(Dataset entries)
━━━━━━━━

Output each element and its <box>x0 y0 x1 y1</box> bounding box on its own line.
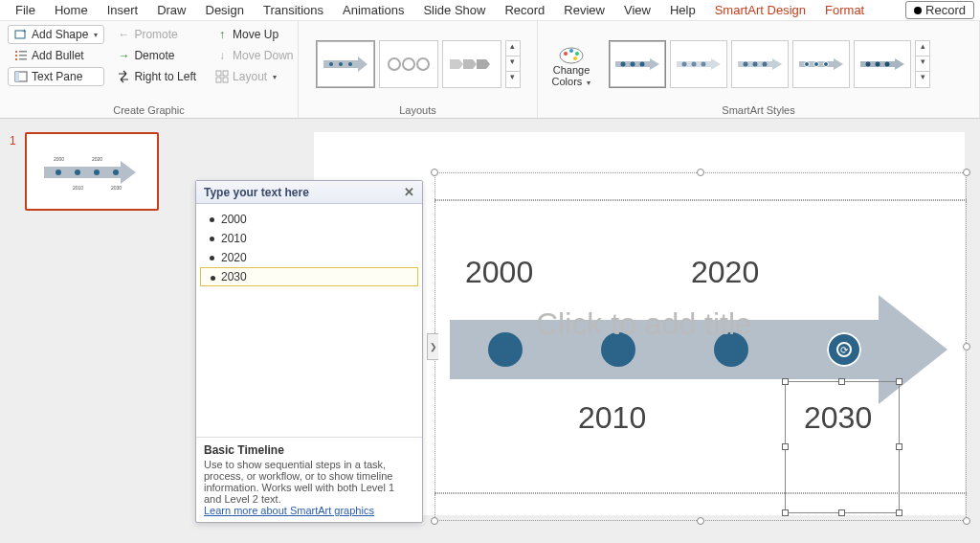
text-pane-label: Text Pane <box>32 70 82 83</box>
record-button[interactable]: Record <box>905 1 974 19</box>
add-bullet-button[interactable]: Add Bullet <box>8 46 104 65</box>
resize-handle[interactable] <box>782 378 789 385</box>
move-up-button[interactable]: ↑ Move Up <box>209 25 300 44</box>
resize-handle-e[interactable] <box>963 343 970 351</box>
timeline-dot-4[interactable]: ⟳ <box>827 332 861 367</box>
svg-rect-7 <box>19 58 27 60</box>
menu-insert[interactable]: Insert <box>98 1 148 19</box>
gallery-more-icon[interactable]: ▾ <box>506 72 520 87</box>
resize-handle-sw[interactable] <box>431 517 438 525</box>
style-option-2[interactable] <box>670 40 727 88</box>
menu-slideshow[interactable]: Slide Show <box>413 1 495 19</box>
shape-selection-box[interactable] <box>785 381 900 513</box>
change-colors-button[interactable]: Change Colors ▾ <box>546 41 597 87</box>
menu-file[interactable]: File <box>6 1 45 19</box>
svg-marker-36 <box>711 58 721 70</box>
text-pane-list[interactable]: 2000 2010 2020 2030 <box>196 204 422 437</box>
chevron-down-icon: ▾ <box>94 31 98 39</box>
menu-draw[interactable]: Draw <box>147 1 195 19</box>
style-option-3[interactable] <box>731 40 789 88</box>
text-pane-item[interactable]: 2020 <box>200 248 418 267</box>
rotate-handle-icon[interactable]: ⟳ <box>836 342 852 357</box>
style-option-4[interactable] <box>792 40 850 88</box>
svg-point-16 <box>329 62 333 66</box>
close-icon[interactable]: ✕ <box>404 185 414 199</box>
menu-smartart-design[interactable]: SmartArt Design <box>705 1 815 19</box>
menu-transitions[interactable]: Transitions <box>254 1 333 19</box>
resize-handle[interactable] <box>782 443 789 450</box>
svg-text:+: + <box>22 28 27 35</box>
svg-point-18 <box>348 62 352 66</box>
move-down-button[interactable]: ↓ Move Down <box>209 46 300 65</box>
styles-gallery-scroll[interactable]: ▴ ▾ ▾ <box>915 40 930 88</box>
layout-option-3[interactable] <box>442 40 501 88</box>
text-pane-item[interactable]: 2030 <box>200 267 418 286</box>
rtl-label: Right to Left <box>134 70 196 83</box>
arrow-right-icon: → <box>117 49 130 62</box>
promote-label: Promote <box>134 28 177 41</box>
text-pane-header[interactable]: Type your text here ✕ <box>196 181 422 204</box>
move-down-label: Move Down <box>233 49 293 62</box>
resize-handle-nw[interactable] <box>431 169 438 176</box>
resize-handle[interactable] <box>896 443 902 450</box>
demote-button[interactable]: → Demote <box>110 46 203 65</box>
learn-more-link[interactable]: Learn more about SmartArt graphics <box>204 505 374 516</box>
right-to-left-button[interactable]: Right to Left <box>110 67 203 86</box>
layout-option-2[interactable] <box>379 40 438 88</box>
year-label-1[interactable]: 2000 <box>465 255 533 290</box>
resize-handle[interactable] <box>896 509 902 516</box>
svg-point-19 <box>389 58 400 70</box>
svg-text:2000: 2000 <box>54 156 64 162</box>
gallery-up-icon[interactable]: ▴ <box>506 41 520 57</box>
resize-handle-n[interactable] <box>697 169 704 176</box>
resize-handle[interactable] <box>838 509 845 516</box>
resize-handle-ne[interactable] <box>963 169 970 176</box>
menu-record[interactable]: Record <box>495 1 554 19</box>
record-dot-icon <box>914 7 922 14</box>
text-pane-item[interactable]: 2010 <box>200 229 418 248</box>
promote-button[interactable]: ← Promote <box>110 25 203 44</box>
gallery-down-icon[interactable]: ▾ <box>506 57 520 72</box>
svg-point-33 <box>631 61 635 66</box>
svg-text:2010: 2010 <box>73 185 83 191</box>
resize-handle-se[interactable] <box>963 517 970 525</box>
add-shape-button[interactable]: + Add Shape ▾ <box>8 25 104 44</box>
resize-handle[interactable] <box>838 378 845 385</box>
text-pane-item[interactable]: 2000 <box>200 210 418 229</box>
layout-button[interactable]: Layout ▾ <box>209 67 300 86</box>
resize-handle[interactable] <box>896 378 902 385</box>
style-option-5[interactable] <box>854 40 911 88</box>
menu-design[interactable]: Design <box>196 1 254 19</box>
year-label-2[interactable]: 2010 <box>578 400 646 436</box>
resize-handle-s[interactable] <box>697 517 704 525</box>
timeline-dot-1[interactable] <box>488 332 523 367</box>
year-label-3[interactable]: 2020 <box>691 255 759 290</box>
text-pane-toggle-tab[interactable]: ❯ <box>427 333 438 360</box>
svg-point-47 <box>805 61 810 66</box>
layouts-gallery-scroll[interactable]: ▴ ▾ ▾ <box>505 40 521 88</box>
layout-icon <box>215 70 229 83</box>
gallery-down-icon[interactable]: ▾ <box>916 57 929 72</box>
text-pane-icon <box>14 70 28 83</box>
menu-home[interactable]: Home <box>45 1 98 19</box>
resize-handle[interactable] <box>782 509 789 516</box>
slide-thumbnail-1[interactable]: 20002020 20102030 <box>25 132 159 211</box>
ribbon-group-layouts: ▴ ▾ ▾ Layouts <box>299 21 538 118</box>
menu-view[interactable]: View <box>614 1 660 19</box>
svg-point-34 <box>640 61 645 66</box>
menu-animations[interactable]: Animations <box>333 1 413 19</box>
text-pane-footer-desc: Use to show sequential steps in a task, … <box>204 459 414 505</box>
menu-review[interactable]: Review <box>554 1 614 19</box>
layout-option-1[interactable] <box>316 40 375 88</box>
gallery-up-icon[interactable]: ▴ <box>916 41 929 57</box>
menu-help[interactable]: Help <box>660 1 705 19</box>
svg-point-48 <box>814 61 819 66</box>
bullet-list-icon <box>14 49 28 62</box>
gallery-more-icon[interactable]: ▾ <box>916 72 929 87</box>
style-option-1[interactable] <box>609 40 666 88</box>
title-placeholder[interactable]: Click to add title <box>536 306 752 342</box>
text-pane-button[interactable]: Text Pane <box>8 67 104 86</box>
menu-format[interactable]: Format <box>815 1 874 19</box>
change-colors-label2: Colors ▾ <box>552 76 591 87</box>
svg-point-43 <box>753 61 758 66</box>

━━━━━━━━

Repeat the data above exactly, but not the pictures.

Output each element and its <box>x0 y0 x1 y1</box> bounding box on its own line.
text-pane-label: Text Pane <box>32 70 82 83</box>
record-button[interactable]: Record <box>905 1 974 19</box>
add-bullet-button[interactable]: Add Bullet <box>8 46 104 65</box>
resize-handle[interactable] <box>782 378 789 385</box>
move-up-button[interactable]: ↑ Move Up <box>209 25 300 44</box>
resize-handle-e[interactable] <box>963 343 970 351</box>
timeline-dot-4[interactable]: ⟳ <box>827 332 861 367</box>
svg-rect-7 <box>19 58 27 60</box>
menu-insert[interactable]: Insert <box>98 1 148 19</box>
gallery-more-icon[interactable]: ▾ <box>506 72 520 87</box>
resize-handle-sw[interactable] <box>431 517 438 525</box>
style-option-2[interactable] <box>670 40 727 88</box>
menu-slideshow[interactable]: Slide Show <box>413 1 495 19</box>
shape-selection-box[interactable] <box>785 381 900 513</box>
change-colors-button[interactable]: Change Colors ▾ <box>546 41 597 87</box>
menu-file[interactable]: File <box>6 1 45 19</box>
svg-marker-36 <box>711 58 721 70</box>
text-pane-list[interactable]: 2000 2010 2020 2030 <box>196 204 422 437</box>
chevron-down-icon: ▾ <box>94 31 98 39</box>
menu-draw[interactable]: Draw <box>147 1 195 19</box>
style-option-3[interactable] <box>731 40 789 88</box>
text-pane-item[interactable]: 2020 <box>200 248 418 267</box>
rotate-handle-icon[interactable]: ⟳ <box>836 342 852 357</box>
style-option-4[interactable] <box>792 40 850 88</box>
svg-point-16 <box>329 62 333 66</box>
close-icon[interactable]: ✕ <box>404 185 414 199</box>
menu-smartart-design[interactable]: SmartArt Design <box>705 1 815 19</box>
menu-transitions[interactable]: Transitions <box>254 1 333 19</box>
resize-handle[interactable] <box>782 443 789 450</box>
svg-text:+: + <box>22 28 27 35</box>
svg-point-18 <box>348 62 352 66</box>
move-down-button[interactable]: ↓ Move Down <box>209 46 300 65</box>
styles-gallery-scroll[interactable]: ▴ ▾ ▾ <box>915 40 930 88</box>
layout-option-3[interactable] <box>442 40 501 88</box>
text-pane-item[interactable]: 2030 <box>200 267 418 286</box>
rtl-label: Right to Left <box>134 70 196 83</box>
arrow-right-icon: → <box>117 49 130 62</box>
promote-label: Promote <box>134 28 177 41</box>
text-pane-header[interactable]: Type your text here ✕ <box>196 181 422 204</box>
move-down-label: Move Down <box>233 49 293 62</box>
resize-handle-nw[interactable] <box>431 169 438 176</box>
resize-handle[interactable] <box>896 443 902 450</box>
demote-button[interactable]: → Demote <box>110 46 203 65</box>
learn-more-link[interactable]: Learn more about SmartArt graphics <box>204 505 374 516</box>
right-to-left-button[interactable]: Right to Left <box>110 67 203 86</box>
layout-option-2[interactable] <box>379 40 438 88</box>
year-label-1[interactable]: 2000 <box>465 255 533 290</box>
resize-handle[interactable] <box>896 509 902 516</box>
svg-point-19 <box>389 58 400 70</box>
svg-text:2000: 2000 <box>54 156 64 162</box>
gallery-up-icon[interactable]: ▴ <box>506 41 520 57</box>
resize-handle-n[interactable] <box>697 169 704 176</box>
resize-handle[interactable] <box>838 509 845 516</box>
resize-handle-ne[interactable] <box>963 169 970 176</box>
menu-record[interactable]: Record <box>495 1 554 19</box>
record-dot-icon <box>914 7 922 14</box>
text-pane-item[interactable]: 2010 <box>200 229 418 248</box>
promote-button[interactable]: ← Promote <box>110 25 203 44</box>
gallery-down-icon[interactable]: ▾ <box>506 57 520 72</box>
svg-point-33 <box>631 61 635 66</box>
svg-text:2010: 2010 <box>73 185 83 191</box>
resize-handle-se[interactable] <box>963 517 970 525</box>
add-shape-button[interactable]: + Add Shape ▾ <box>8 25 104 44</box>
resize-handle[interactable] <box>838 378 845 385</box>
text-pane-item[interactable]: 2000 <box>200 210 418 229</box>
layout-button[interactable]: Layout ▾ <box>209 67 300 86</box>
resize-handle[interactable] <box>896 378 902 385</box>
style-option-5[interactable] <box>854 40 911 88</box>
menu-design[interactable]: Design <box>196 1 254 19</box>
year-label-2[interactable]: 2010 <box>578 400 646 436</box>
resize-handle-s[interactable] <box>697 517 704 525</box>
timeline-dot-1[interactable] <box>488 332 523 367</box>
year-label-3[interactable]: 2020 <box>691 255 759 290</box>
text-pane-toggle-tab[interactable]: ❯ <box>427 333 438 360</box>
svg-point-47 <box>805 61 810 66</box>
layouts-gallery-scroll[interactable]: ▴ ▾ ▾ <box>505 40 521 88</box>
layout-icon <box>215 70 229 83</box>
gallery-down-icon[interactable]: ▾ <box>916 57 929 72</box>
text-pane-icon <box>14 70 28 83</box>
menu-home[interactable]: Home <box>45 1 98 19</box>
resize-handle[interactable] <box>782 509 789 516</box>
slide-thumbnail-1[interactable]: 20002020 20102030 <box>25 132 159 211</box>
ribbon-group-layouts: ▴ ▾ ▾ Layouts <box>299 21 538 118</box>
menu-view[interactable]: View <box>614 1 660 19</box>
svg-point-34 <box>640 61 645 66</box>
menu-animations[interactable]: Animations <box>333 1 413 19</box>
text-pane-footer-desc: Use to show sequential steps in a task, … <box>204 459 414 505</box>
menu-review[interactable]: Review <box>554 1 614 19</box>
layout-option-1[interactable] <box>316 40 375 88</box>
gallery-up-icon[interactable]: ▴ <box>916 41 929 57</box>
menu-help[interactable]: Help <box>660 1 705 19</box>
svg-point-48 <box>814 61 819 66</box>
bullet-list-icon <box>14 49 28 62</box>
gallery-more-icon[interactable]: ▾ <box>916 72 929 87</box>
style-option-1[interactable] <box>609 40 666 88</box>
title-placeholder[interactable]: Click to add title <box>536 306 752 342</box>
text-pane-button[interactable]: Text Pane <box>8 67 104 86</box>
menu-format[interactable]: Format <box>815 1 874 19</box>
change-colors-label2: Colors ▾ <box>552 76 591 87</box>
svg-point-43 <box>753 61 758 66</box>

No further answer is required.